Find the line containing "printer repaired?", then return it and every line after it through the end of the records, exactly. Leave out pictures.

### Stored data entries
- Opening Delimiter -
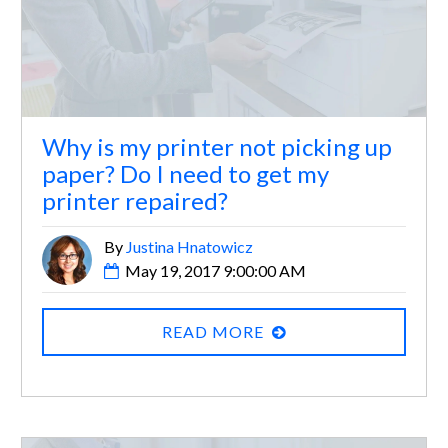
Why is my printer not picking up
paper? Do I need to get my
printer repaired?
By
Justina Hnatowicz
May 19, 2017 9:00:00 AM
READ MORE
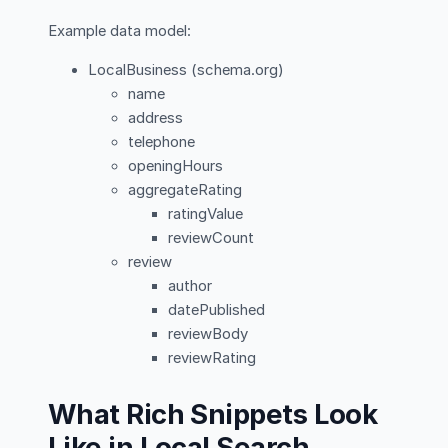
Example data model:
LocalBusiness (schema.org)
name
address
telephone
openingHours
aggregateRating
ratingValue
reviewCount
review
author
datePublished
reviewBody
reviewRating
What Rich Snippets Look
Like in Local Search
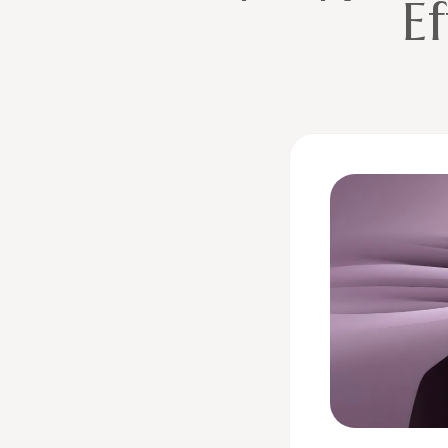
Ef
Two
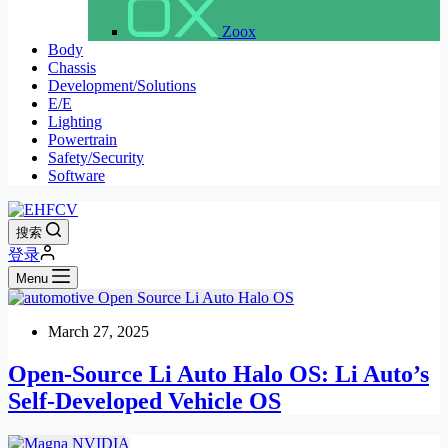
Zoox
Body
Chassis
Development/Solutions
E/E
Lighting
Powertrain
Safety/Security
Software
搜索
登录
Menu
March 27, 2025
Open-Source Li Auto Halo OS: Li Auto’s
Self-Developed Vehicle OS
- Closing Delimiter -
### Task solution
printer repaired?
By
Justina Hnatowicz
May 19, 2017 9:00:00 AM
READ MORE
Example data model:
LocalBusiness (schema.org)
name
address
telephone
openingHours
aggregateRating
ratingValue
reviewCount
review
author
datePublished
reviewBody
reviewRating
What Rich Snippets Look
Like in Local Search
Ef
Two
Zoox
Body
Chassis
Development/Solutions
E/E
Lighting
Powertrain
Safety/Security
Software
搜索
登录
Menu
March 27, 2025
Open-Source Li Auto Halo OS: Li Auto’s
Self-Developed Vehicle OS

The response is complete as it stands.